4) INT. BALCÃO DO BAR/MESAS E SALÃO DE CONVIVÊNCIA DA BOATE — NOITE
(As pessoas continuam a se flagrar mutuamente. Os clientes mais próximos ao palco curiosamente viram os pescoços em direção aos mais afastados. Há uma evidente excitação ambiental. Ela inflama os ânimos).
5) INT. CAMARIM DA BOATE BIG-APLLE — NOITE
(HALLMA, assistida por maquiador, cabeleireiro, manicure e pedicura, cobra deles maior presteza. Há uma pulsante excitação no ambiente da boate).
6) INT. SALÃO DE ALIMENTAÇÃO DA BOATE BIG-APPLE — NOITE
(A clientela impaciente consome mais e mais doses de bebidas, cervejas, chopes e tira-gostos).
7) INT. SALA DE ESTAR DA RESIDÊNCIA DE HALLMA — NOITE
(SARYHA KADJA fala para a irmã LILITH, aconchegando a cabeça em seu ombro, olha para a BABÁ, rumina entre dentes):
SARYHA KADJA
(ergue o braço esquerdo e o dedo médio em direção à BABÁ)

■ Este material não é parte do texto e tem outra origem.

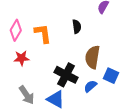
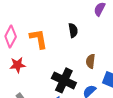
brown semicircle: (93, 57) -> (91, 61), size x0.6

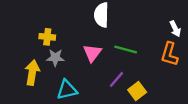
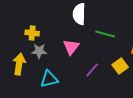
green line: (126, 49) -> (105, 34), moved
yellow square: (137, 91) -> (120, 66), moved

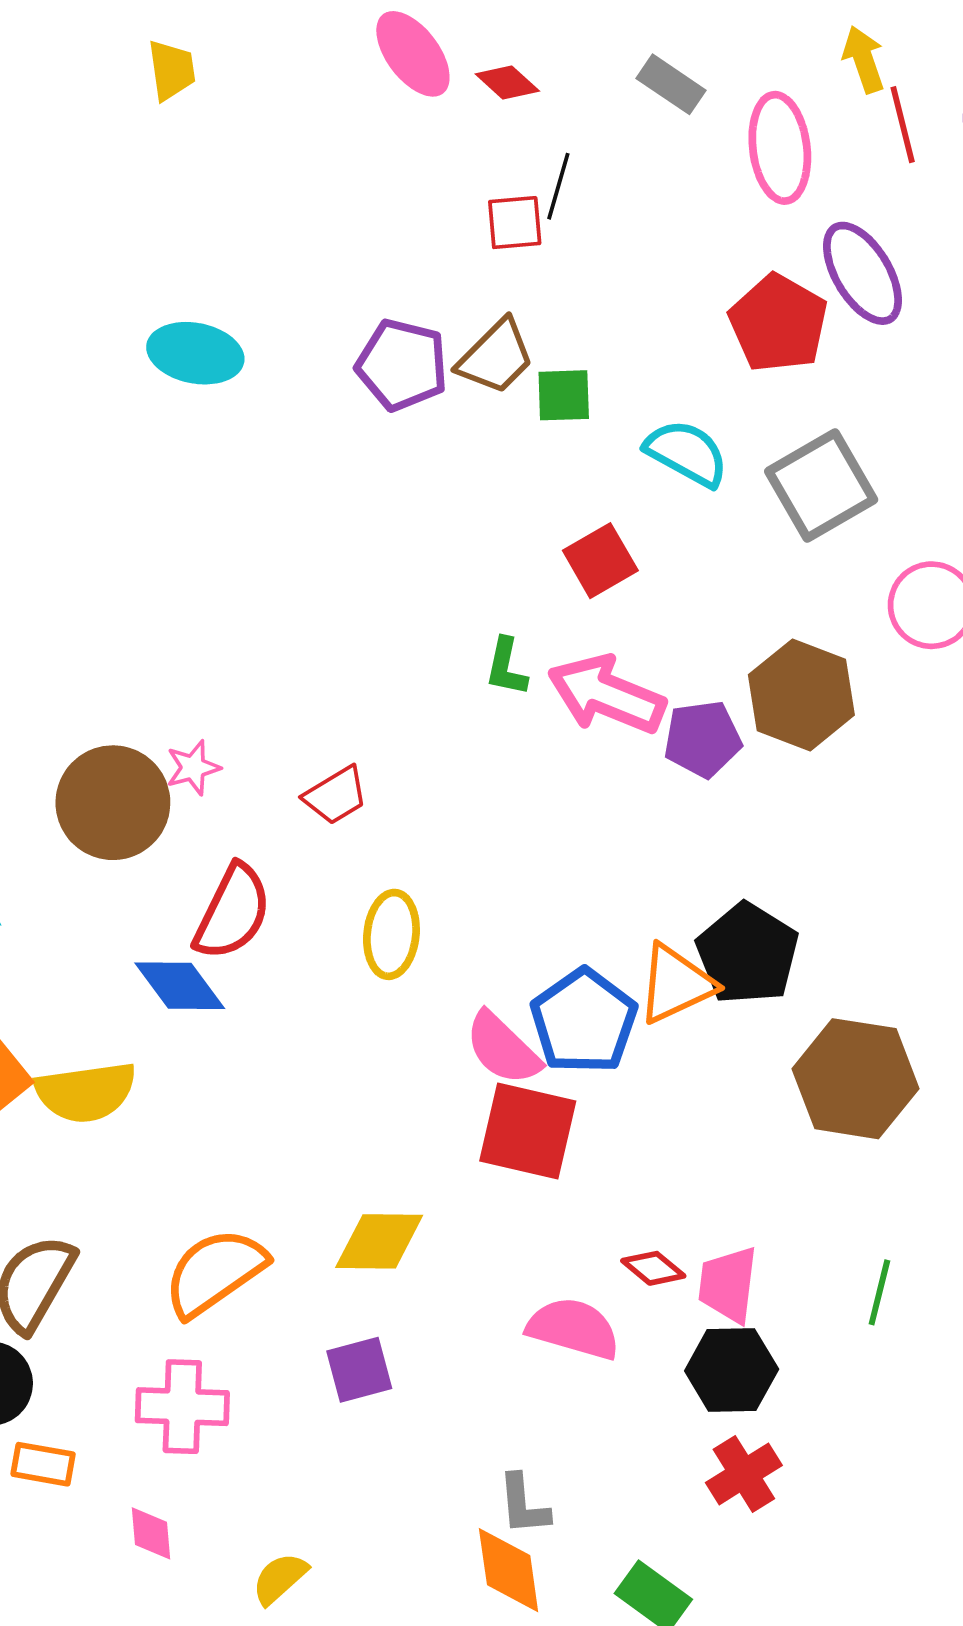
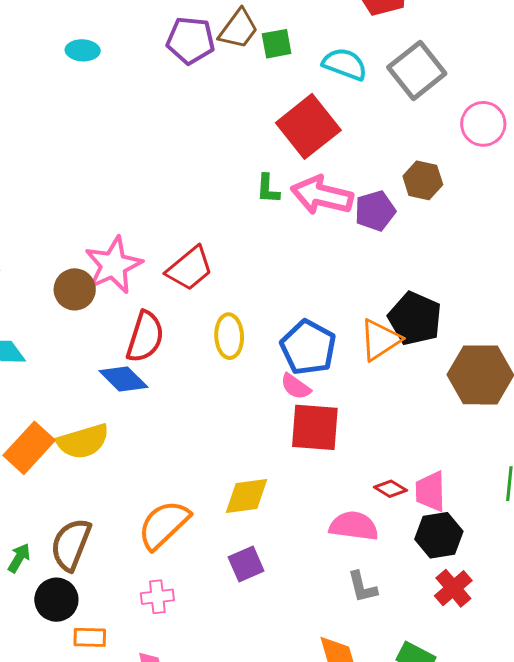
cyan ellipse: (195, 353) -> (83, 50), size x0.7
red square: (600, 561) -> (308, 126), size x1.6
brown hexagon: (801, 695) -> (423, 180), size x0.7
pink star: (193, 768) -> (113, 265), size x2.0
red trapezoid: (336, 795) -> (190, 268), size x1.4
brown circle: (113, 803) -> (75, 289), size x0.7
blue pentagon: (584, 1021) -> (308, 347), moved
pink semicircle: (503, 1048) -> (296, 387), size x0.7
pink cross: (182, 1407) -> (157, 597), size x0.7
gray L-shape: (524, 1505) -> (362, 587), moved

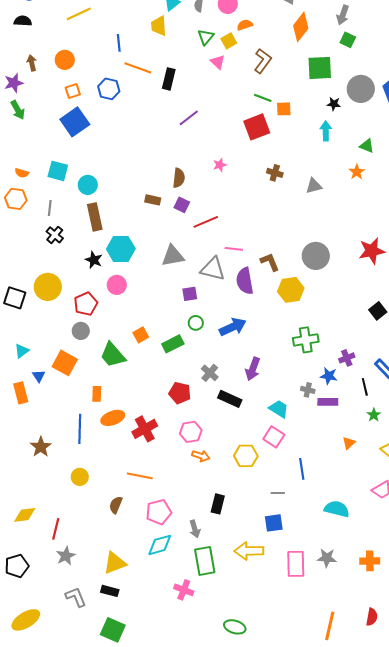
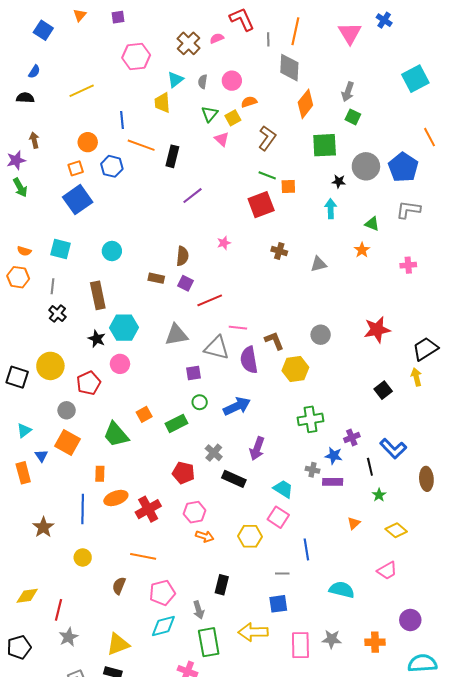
orange circle: (65, 60) -> (88, 142), moved
cyan circle: (88, 185) -> (112, 251), moved
gray circle: (316, 256) -> (321, 335), size x0.7
gray circle: (81, 331) -> (67, 410), moved

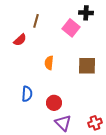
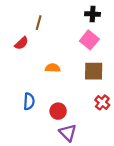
pink square: (71, 28) -> (89, 40), moved
orange semicircle: (49, 63) -> (53, 68), turned 88
red cross: (95, 123) -> (102, 102), moved, turned -32

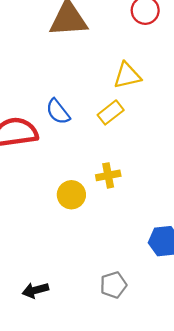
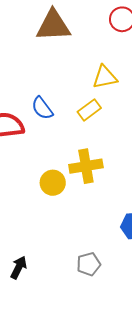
yellow cross: (108, 175) -> (86, 166), size x1.5
black arrow: (35, 290) -> (19, 267), turned 130

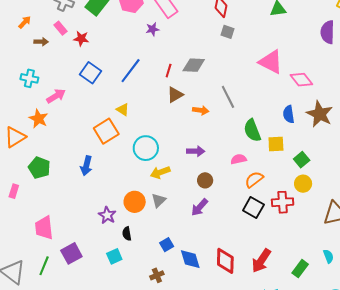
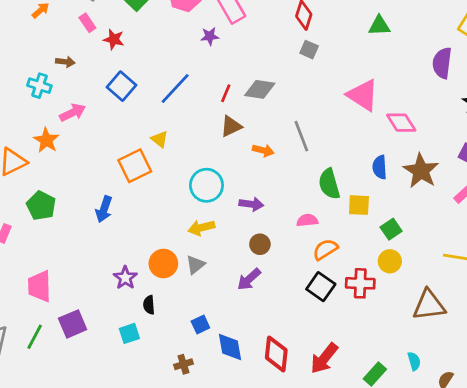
brown arrow: (41, 42) -> (65, 62), moved
cyan circle: (146, 148) -> (206, 185), moved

Vá se ferrar. Não vou deitar. Não estou com sono.
LILITH
(conciliativa, fala baixinho curvando-se em direção ao irmão sussurra):
Se ela te entregar a Mama vai ficar uma fera contigo. Vai sobrar castigo até pra mim.
(Após algumas mal criações e relutância das crianças, sobem os três as escadas em direção ao segundo pavimento do duplex. Na TV a locutora anuncia outro evento de combustão humana espontânea (CHE) ocorrido em sala de aula no colégio DANTE ALIGHERI).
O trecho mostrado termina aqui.